1. Portfolio Quality and Location
- OUE REIT: Focused on prime office properties in central locations. Its portfolio is relatively concentrated but consists of high-quality buildings likely to attract strong tenants.
- Suntec REIT: Benefits from a diversified portfolio with integrated retail and office components. This diversification can help smooth cash flows during economic fluctuations.
- Keppel REIT: Boasts premium-grade office properties with strong tenants, particularly in the CBD. Portfolio quality is excellent, though its concentration in office space can increase vulnerability to sector-specific downturns.
2. Sponsor Strength
- OUE Limited: Known for proactive asset management and strategic property development. Its sponsorship adds credibility, but the sponsor’s wider financial health should be monitored.
- Suntec REIT: Backed by a reputable real estate group, with extensive experience in managing integrated developments.
- Keppel Corporation: A highly respected conglomerate with deep pockets and diversified business interests, providing a strong safety net for its REIT.
3. Lease Structure and Occupancy
- OUE REIT: Maintains high occupancy rates and long lease terms, contributing to stable income.
- Suntec REIT: Office occupancy is solid, while retail components may experience cyclical fluctuations.
- Keppel REIT: Stable occupancy and long-term leases, particularly with multinational tenants, enhance predictability of rental income.
4. Market Trends and Risks
Office REITs are sensitive to economic cycles, remote work trends, and demand for office space.
- OUE REIT: Could benefit from Singapore’s sustained business growth and CBD demand.
- Suntec REIT: Diversification helps mitigate risks from office-specific downturns but exposes the REIT to retail sector fluctuations.
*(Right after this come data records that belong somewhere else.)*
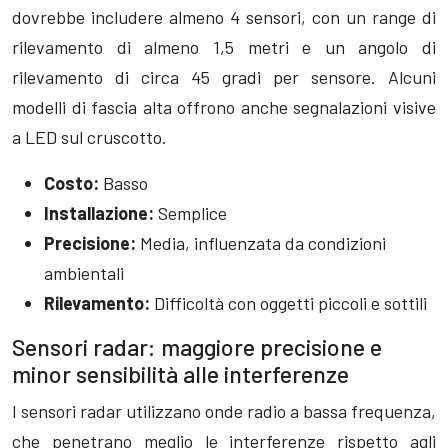
dovrebbe includere almeno 4 sensori, con un range di
rilevamento di almeno 1,5 metri e un angolo di
rilevamento di circa 45 gradi per sensore. Alcuni
modelli di fascia alta offrono anche segnalazioni visive
a LED sul cruscotto.
Costo:
Basso
Installazione:
Semplice
Precisione:
Media, influenzata da condizioni
ambientali
Rilevamento:
Difficoltà con oggetti piccoli e sottili
Sensori radar: maggiore precisione e
minor sensibilità alle interferenze
I sensori radar utilizzano onde radio a bassa frequenza,
che penetrano meglio le interferenze rispetto agli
- Keppel REIT: Concentrated office exposure means higher sensitivity to changes in demand for commercial spaces.
A Holistic View: Which REIT is Best?
From a quantitative standpoint, the ranking is straightforward based on the Dividend Yield / P/B ratio metric:
- OUE REIT – Highest combined yield and undervaluation, making it attractive for income-focused investors.
- Suntec REIT – Slightly lower yield but good value, with the added benefit of portfolio diversification.
- Keppel REIT – Still solid, but ranks third when combining yield and valuation metrics.
From a qualitative standpoint, the decision may vary based on investor priorities:
- If dividend income and undervaluation are the primary goals, OUE REIT is the clear choice.
- If portfolio diversification and exposure to both office and retail are important, Suntec REIT could be preferable.
- If sponsor strength and premium asset quality matter most, Keppel REIT offers reassurance due to its strong parent company and high-quality properties.
Conclusion
Choosing the “best” REIT depends on the lens through which you evaluate it. If your main criteria are high income and good value, OUE REIT clearly leads the pack as of September 2025. Suntec REIT offers a balance of yield and diversification, making it a strong contender. Keppel REIT, while slightly lower on yield relative to its P/B ratio, provides stability and confidence through its premium portfolio and reputable sponsor.
Investors should also consider long-term trends in office demand, the economic cycle, and potential risks associated with each REIT’s portfolio composition. By combining quantitative analysis with qualitative insights, investors can make informed decisions that align with their income, growth, and risk objectives.
In summary, while each REIT has its strengths, OUE REIT currently stands out as the most attractive choice for investors seeking a blend of high dividend yield and value for money.